A classic application of instrumental variables regression is estimating the elasticity of demand for a product. In our case, the product of interest is cigaretts. In economics, the elasticity of demand is the ratio of the percentage change in quantity demanded to the percentage change in price of a commodity. To express percentage change, we transform the variables using natural logs, so the relationship can be written as follows: lnQ = α + βlnP + ε, where β is the estimate of the elasticity (percentage change in quantity for a 1% change in price). We have observations on price and quantity of cigaretts, and it seems like we could run an OLS regression of lnQ on lnP and obtain an estimate of the elasticity.However, there is a problem. Quantity demanded, apparently depends on price, but price is also determined by market demand. When customers have a high demand, the price tends to go higher. Therefore, because of the causaility going both ways, the elasticity of demand cannot be estimated by an OLS regression of log quantity on log price.
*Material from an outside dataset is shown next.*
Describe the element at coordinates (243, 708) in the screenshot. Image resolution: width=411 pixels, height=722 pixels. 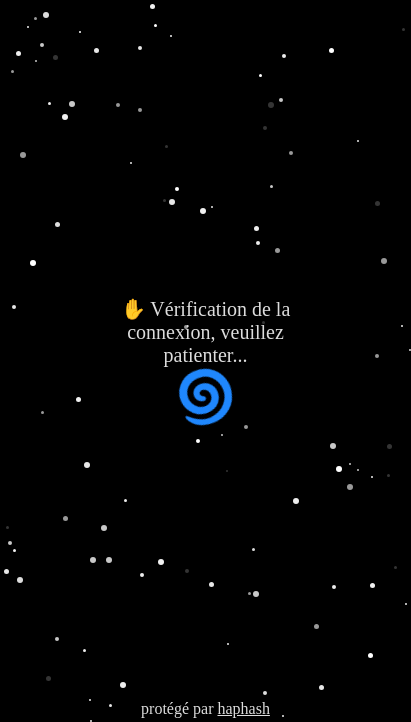
I see `haphash` at that location. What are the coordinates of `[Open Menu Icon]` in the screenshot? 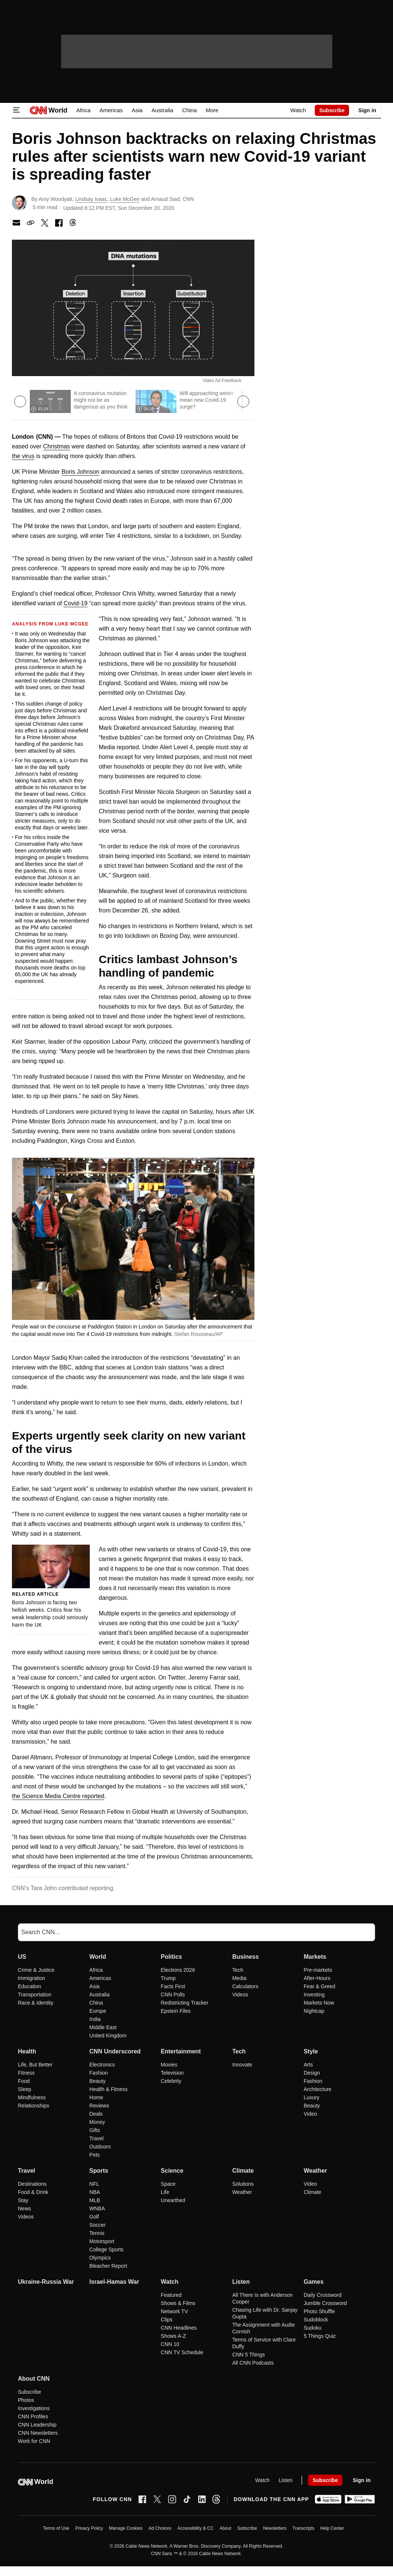 It's located at (16, 110).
Which of the following best describes the problem as mentioned above?
1.Obmitted variabe bias
2.selection bias
3.endogeneity

Endogeneity is the correct answer. endogeneity refers to the mutual relationship between the variables.

The problem described above is best described as endogeneity. The issue arises because both price and quantity demanded are simultaneously determined by market forces. In this case, the relationship between price and quantity demanded is not a simple one-way causal relationship. Instead, it is a two-way relationship where changes in price affect quantity demanded, and changes in quantity demanded also affect price.

This endogeneity makes it problematic to estimate the elasticity of demand using a regular OLS regression of log quantity on log price. The endogeneity violates one of the key assumptions of OLS regression, namely the exogeneity of the independent variables. Exogeneity assumes that the independent variables are unrelated to the error term in the regression equation. However, in this case, the error term is likely to be correlated with the price variable due to the reverse causality.

To address this endogeneity problem, instrumental variables regression can be used. Instrumental variables are used to "instrument" or substitute the endogenous variable in the regression equation. These instruments are chosen based on their correlation with the endogenous variable and their lack of correlation with the error term.

In the case of estimating the elasticity of demand for cigarettes, an instrumental variable could be something that affects price (such as changes in tobacco taxes) but does not directly affect quantity demanded. By using instrumental variables regression, the bias caused by endogeneity can be minimized, allowing for a more accurate estimation of the elasticity of demand.